Colorado Rocky Mountain highI’ve seen it rainin’ fire in the sky Friends around the campfire and everybody’s high
Everyone has heard John Denver’s Rocky Mountain High, but we got to experience it. Our son and daughter-in-law, who got married in November, held their reception this past weekend just outside of Rocky Mountain National Park. The roughly 80-person reception was held at a YMCA camp in Estes Park, CO, at about 8,000 feet elevation with gorgeous views in every direction.
First off, credit to Rachel and Drew in conceptualizing, designing, planning, managing, and executing this incredible event. Yes, they tasked many others to contribute to this shared experience which “made the day”, but in the end credit goes to these two. We are so proud of both.

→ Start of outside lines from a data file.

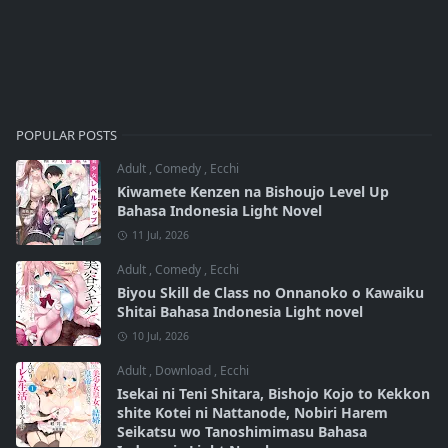
POPULAR POSTS
Adult
,
Comedy
,
Ecchi
Kiwamete Kenzen na Bishoujo Level Up
Bahasa Indonesia Light Novel
11 Jul, 2026
Adult
,
Comedy
,
Ecchi
Biyou Skill de Class no Onnanoko o Kawaiku
Shitai Bahasa Indonesia Light novel
10 Jul, 2026
Adult
,
Download
,
Ecchi
Isekai ni Teni Shitara, Bishojo Kojo to Kekkon
shite Kotei ni Nattanode, Nobiri Harem
Seikatsu wo Tanoshimimasu Bahasa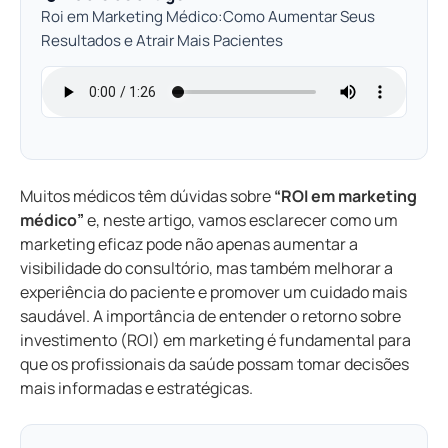
Roi em Marketing Médico:Como Aumentar Seus
Resultados e Atrair Mais Pacientes
Muitos médicos têm dúvidas sobre
“ROI em marketing
médico”
e, neste artigo, vamos esclarecer como um
marketing eficaz pode não apenas aumentar a
visibilidade do consultório, mas também melhorar a
experiência do paciente e promover um cuidado mais
saudável. A importância de entender o retorno sobre
investimento (ROI) em marketing é fundamental para
que os profissionais da saúde possam tomar decisões
mais informadas e estratégicas.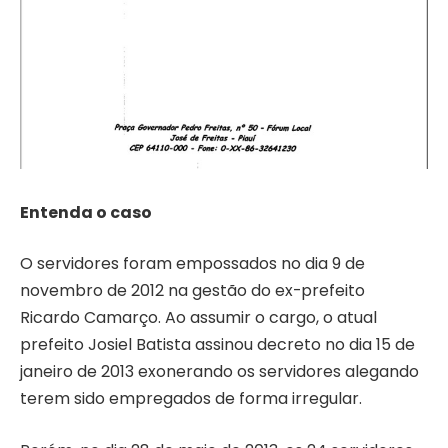
Entenda o caso
O servidores foram empossados no dia 9 de
novembro de 2012 na gestão do ex-prefeito
Ricardo Camarço. Ao assumir o cargo, o atual
prefeito Josiel Batista assinou decreto no dia 15 de
janeiro de 2013 exonerando os servidores alegando
terem sido empregados de forma irregular.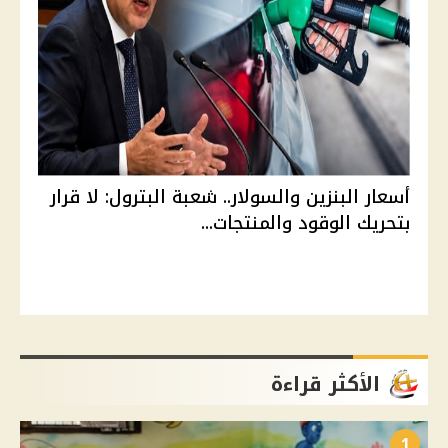
أسعار البنزين والسولار.. شعبة البترول: لا قرار
بتحريك الوقود والمنتجات...
الأكثر قراءة
1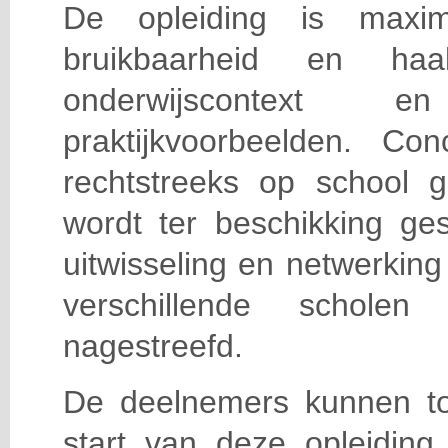
De opleiding is maxi
bruikbaarheid en haa
onderwijscontext
praktijkvoorbeelden. Con
rechtstreeks op school g
wordt ter beschikking ge
uitwisseling en netwerking
verschillende scholen 
nagestreefd.
De deelnemers kunnen t
start van deze opleiding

If you separate out us old dinosaurs, the attendees were mostly twenty/thirty somethings who have yet to recognize or appreciate their incredible charm, intelligence, and potential. Don’t get me wrong – we can revisit the whole “potential” thing in about 10 years to see how things materialize, but I have confidence. If you want to be depressed, watch the news. If you want to be inspired, spend time with young people. Absolutely delightful.
Let’s talk about the setting. Whatever preconceptions you may have about YMCA camps? Throw them out. This is the YMCA of the Rockies, nearly surrounded by Rocky Mountain National Park. This camp is just fabulous – and huge!
The lodge was big enough to house all 80 participants, most of which flew or drove in from out of town. The lodge held many bedrooms, an oversized kitchen, a dining area, a huge lounge area, and outdoor seating on a beautiful porch.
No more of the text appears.